Пусть они содержат конюшни, и на форум их выкатывает упряжка белых жеребцов, пусть угощаются они с золота и серебра, пусть покупают себе в усладу многотысячных красавчиков, пусть прелюбодействуют до поры тайком, а потом — когда застанут их наконец в постели — женятся на этих своих потаскухах, пусть рукоплещет толпа их славным победам, когда казнишь ты какого-нибудь попавшегося им в лапы и без вины виноватого философа или сенатора — пусть все это так, но оно и понятно: мерзавцы распустились и забыли всякий страх перед законами и народным мнением. Однако они уже настолько возгордились надо всем человеческим, что желают присвоить себе и божественный промысел, а такого я стерпеть не могу, такое и слушать-то боязно! С твоего дозволения они и тебя самого, пожалуй, притянут в суд за оскорбление божественного величества, ибо когда уже не на кого будет им доносить, то очень даже возможно, что останется им сочинять доносы только на тебя. Я понимаю, что скорее упрекаю, нежели оправдываюсь, но да буде г мне дано сказать слово в защиту законов, ибо ежели не согласишься ты слушаться законов, то и державе твоей придет конец.
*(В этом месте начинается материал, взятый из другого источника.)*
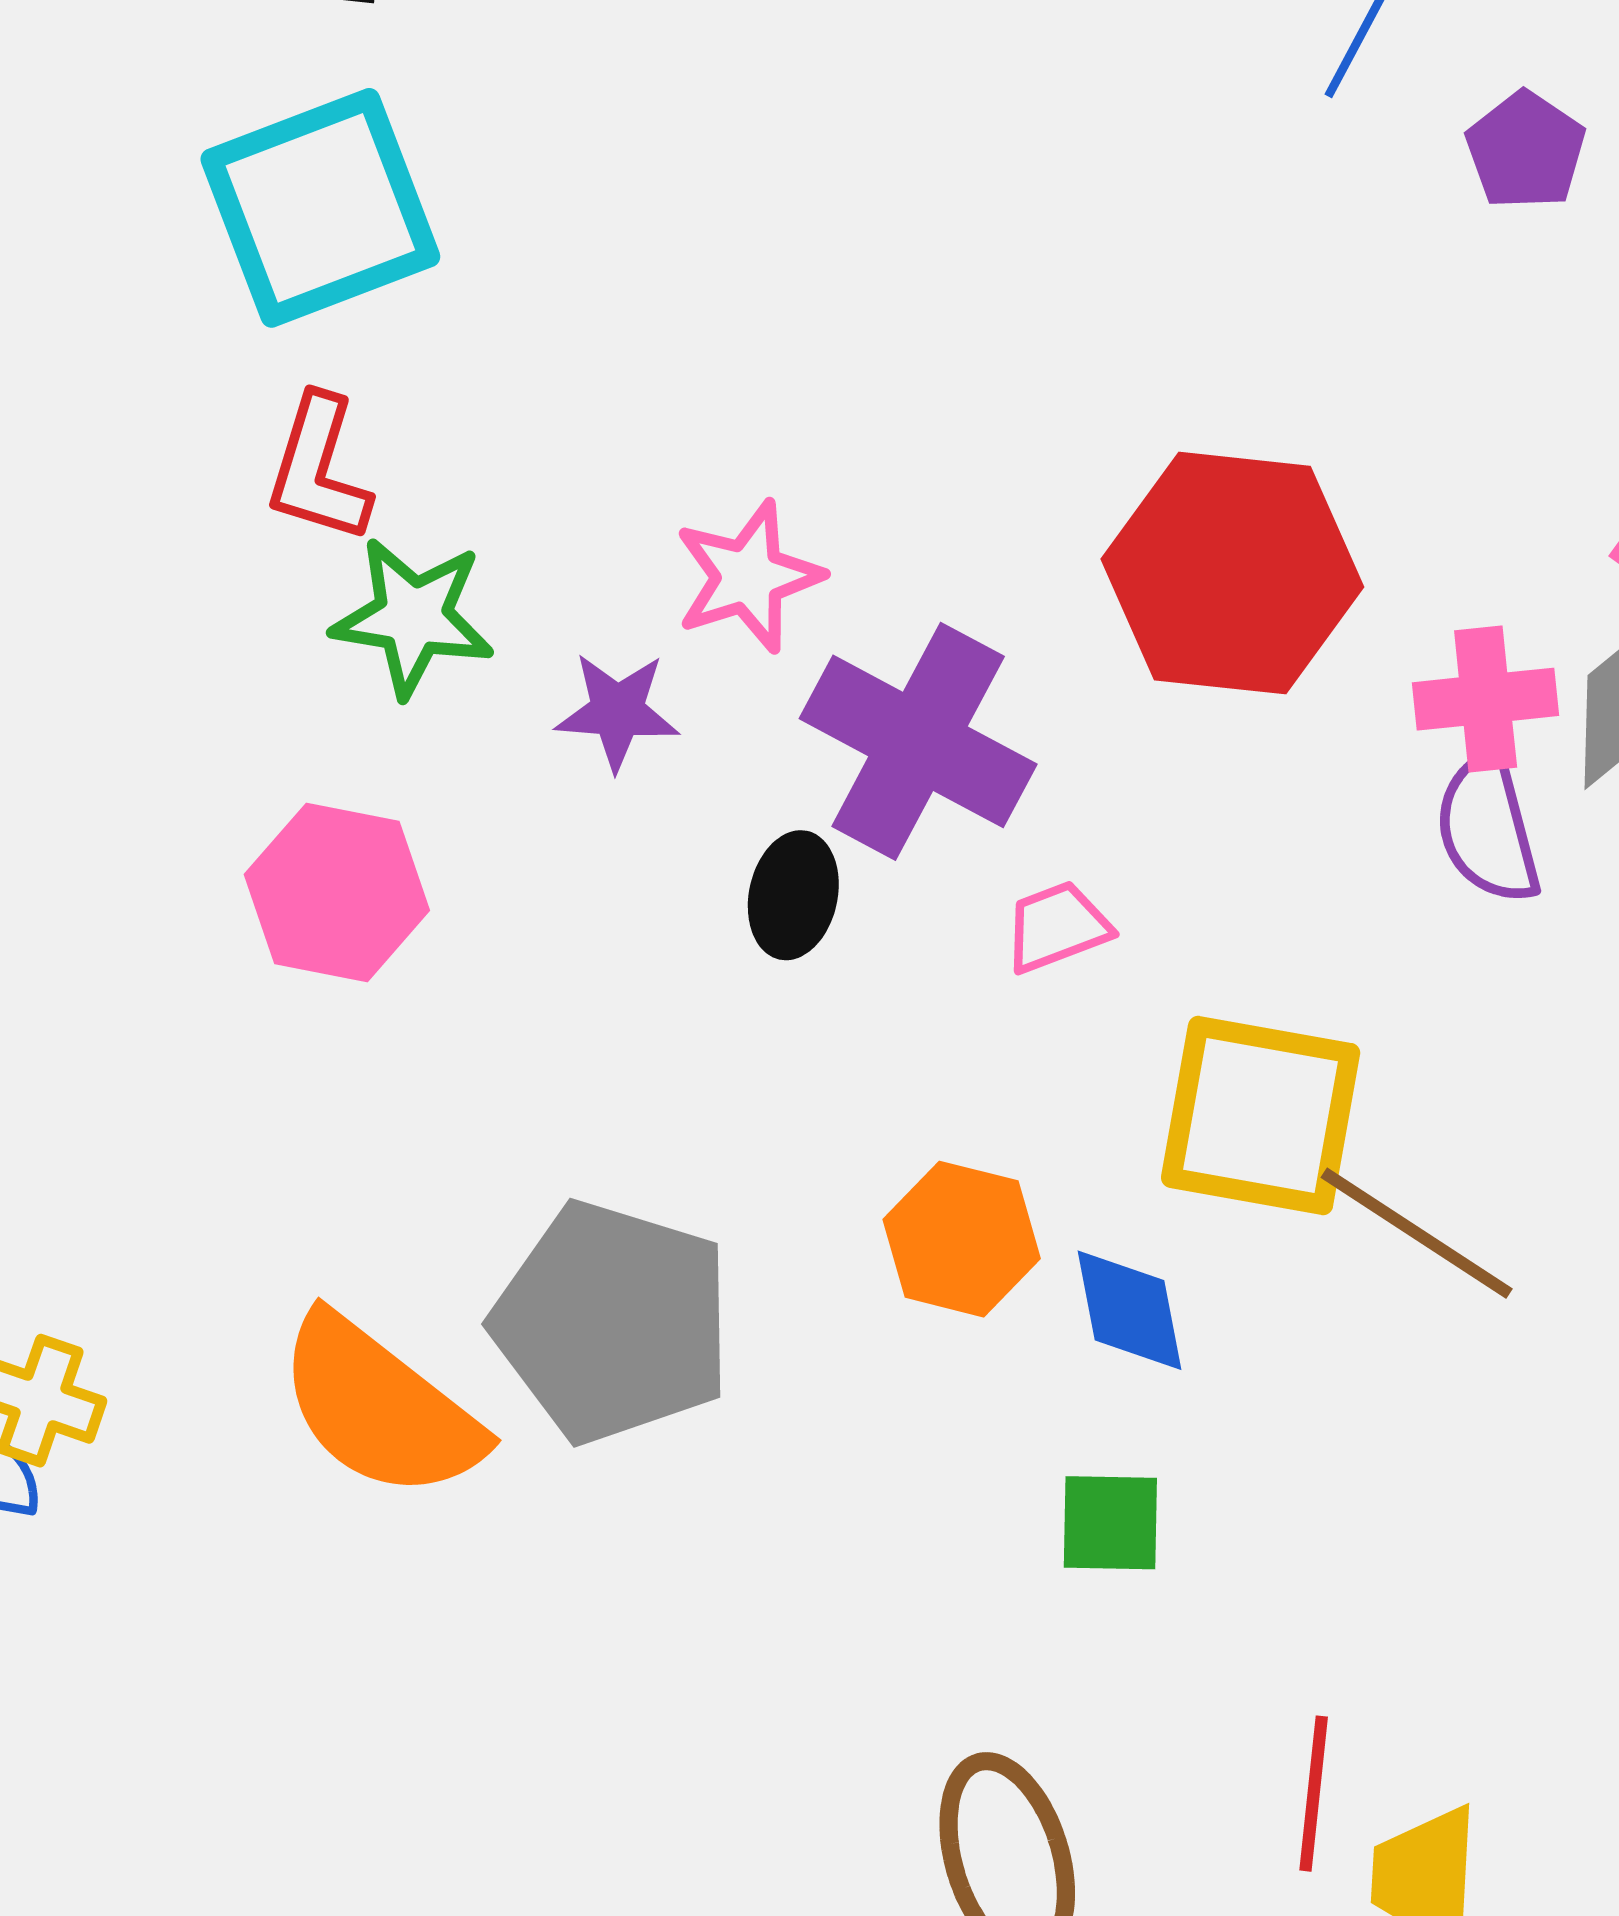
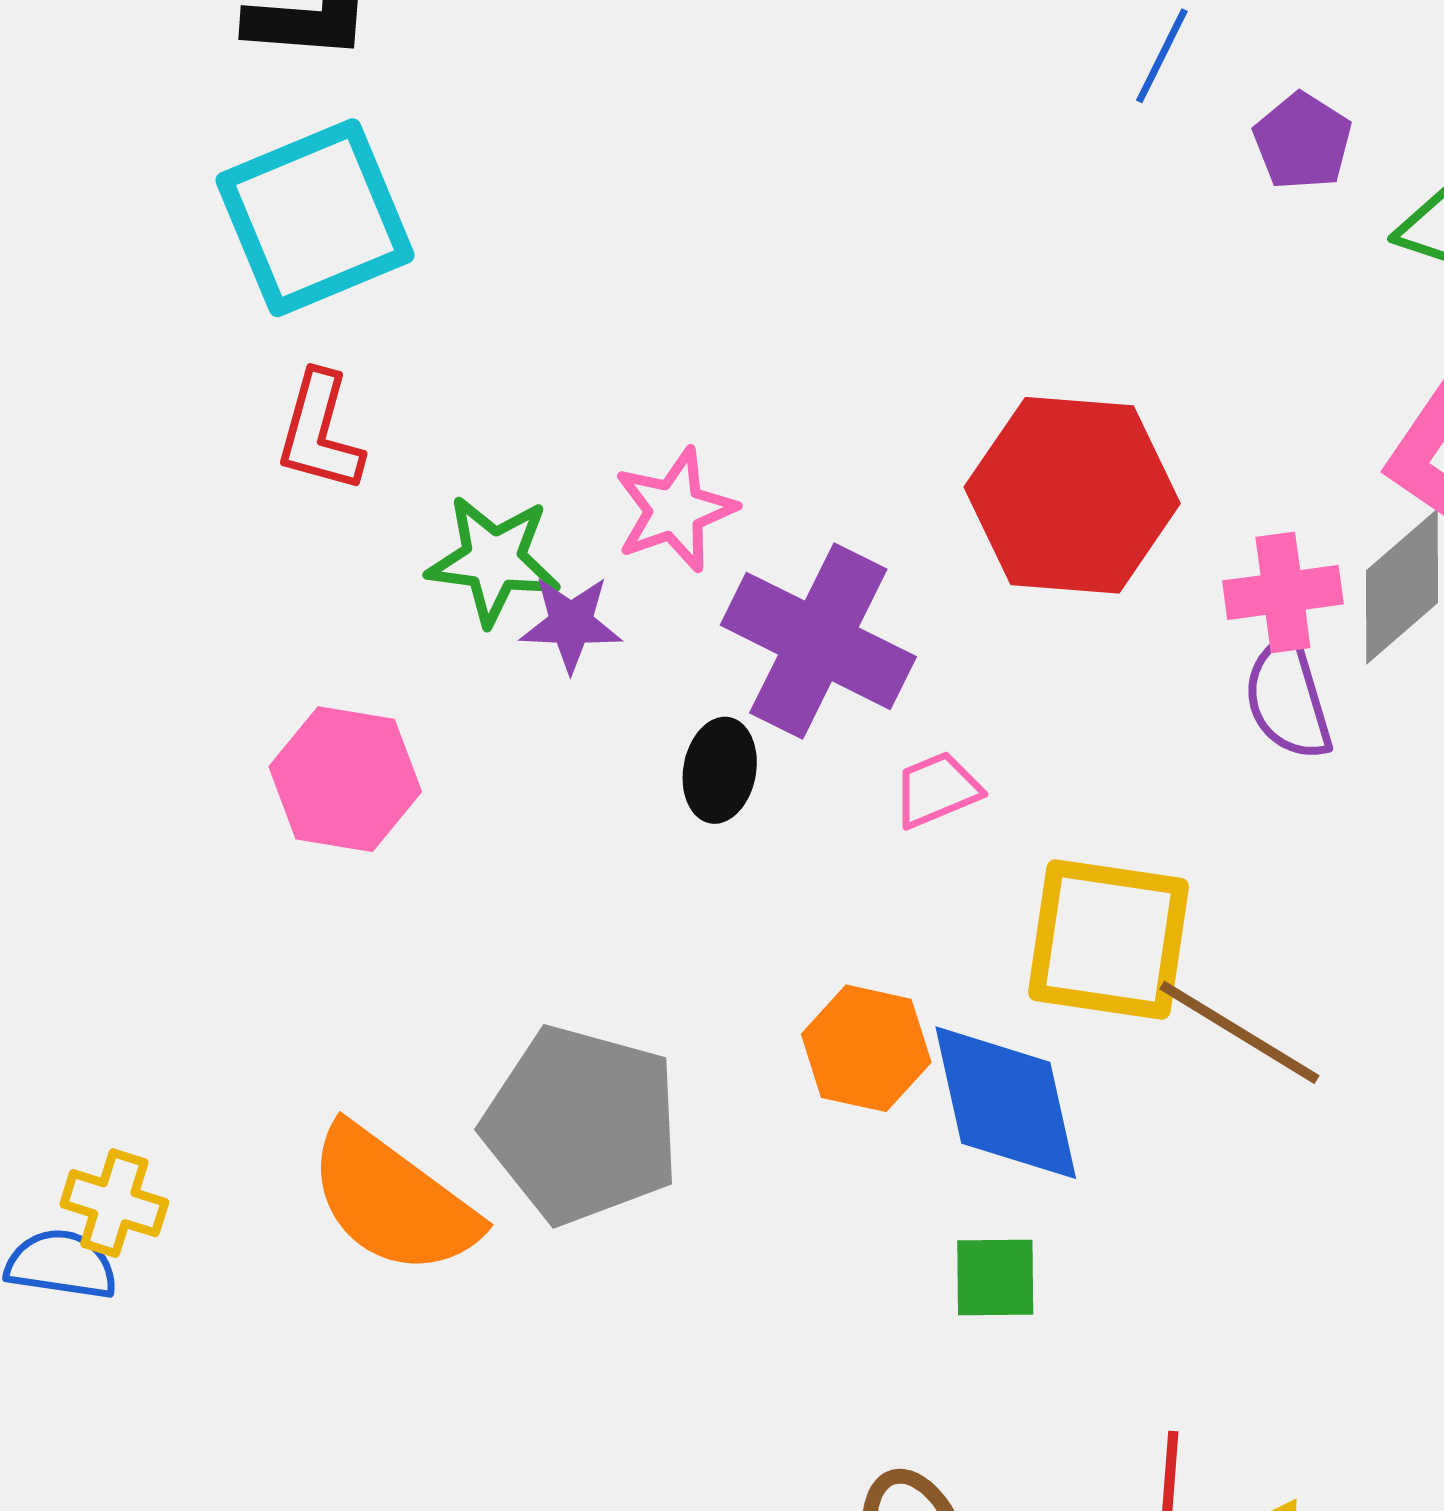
green star: (413, 617) -> (493, 560), moved
blue diamond: (1130, 1310) -> (1006, 1103), size x1.6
Кто же поддержит поручительством своим эту мою защитительную речь? Призови я Зевса, под властью коего, сколько мне ведомо, прожил я жизнь, как тут же уличат меня в колдовстве и что свел-де я небеса на землю9. А ежели так, то не лучше ли обратиться к мужу, коего многие— но только не я! —мнят ныне усопшим, а говорю я об отце твоем, который почитал меня как раз настолько, насколько ты почитаешь его, ибо тебя он сотворил, а мною возрос. Вот он-то и станет, государь, поручителем оправдания моего! Он знаком со мною куда лучше, чем ты, ибо, еще не восприяв державу, он побывал в Египте, дабы принести жертвы египетским богам и поговорить со мною о державе своей, а повстречавши меня, нестриженого и в той же одежде, что и теперь, отнюдь не стал он допытываться о наряде моем, в уверенности, что ежели мое, так непременно хорошее, и объявил, что явился именно ко мне, а после ушел он в радости, сказавши мне такое, чего никому другому не говорил, и услыхавши такое, чего ни от кого другого не слыхал. Замышлял он овладеть державою, и этот его замысел я весьма укрепил, меж тем как прочие уже старались отговорить его от помянутых намерений, хотя отговаривали безо всякой враждебности, которую мог бы ты вообразить, но — что

174 Флавий Филострат

правда, то правда! — побуждая родителя твоего отказаться от власти, они тем самым и у тебя отнимали право в будущем эту власть обрести. Так или сяк, а я убедил его не почитать себя недостойным войти в дверь, ежели стоит он па самом пороге, и убедил соделать вас наследниками державы, а он, похвалив благодетельность совета моего, сам высоко вознесся и сыновей вознес. Неужто, почитая меня колдуном, сделал бы он меня соучастником заботы своей? Тогда лучше было ему придти и сказать: «А ну-ка, заставь Судьбу и Зевса назначить меня тираном!» 10, или: «А ну-ка, наворожи для меня подходящие знамения и яви-ка мне Солнце, восходящее на западе и заходящее на востоке!» Право, ежели почитал бы он меня искусным чародеем и хитроумными уловками старался бы заарканить державу, которую надлежало обрести доблестью, то я решил бы, что в правители он никак не годится! Притом говорил он со мною в храме и принародно, а для колдовских сборищ храм божий — место самое негодное, ибо святость противна чародейству, и колдуны делают свои дела под покровом ночи, да чтобы ночь была потемнее и чтобы доверчивому дурню нельзя было ничего ни разглядеть, ни учуять. Родитель твой вел со мною еще и частную беседу, однако же и тут с нами был Евфрат и Дион: один — враг из врагов, другой — друг из друзей, ибо никогда не отлучу я Диона от приязни моей. Неужто станет кто толковать о чародействе пред лицом столь ученых — или хотя бы притязающих на ученость — мужей? Неужто кто не остережется явить подлость свою сразу друзьям и врагам? Да притом и разговоры наши отнюдь не касались колдовства: навряд ли ты думаешь, будто отец твой, взыскуя державы, доверял колдунам более, чем себе самому, и добивался от меня, чтобы принудил я богов содействовать ему в достижении желаемого! Совсем напротив, он твердо решил взять власть еще прежде, чем пришел в Египет, а потому беседовал со мною о предметах куда более важных: о законах и о праведном богатстве, и о надлежащем благочестии, и о том, какие милости даруют боги правосудным правителям, — вот о чем желал узнать твой родитель, а колдовское ремесло такой науке противно и враждебно, ибо ежели усилится наука, то всякому колдовству придет конец.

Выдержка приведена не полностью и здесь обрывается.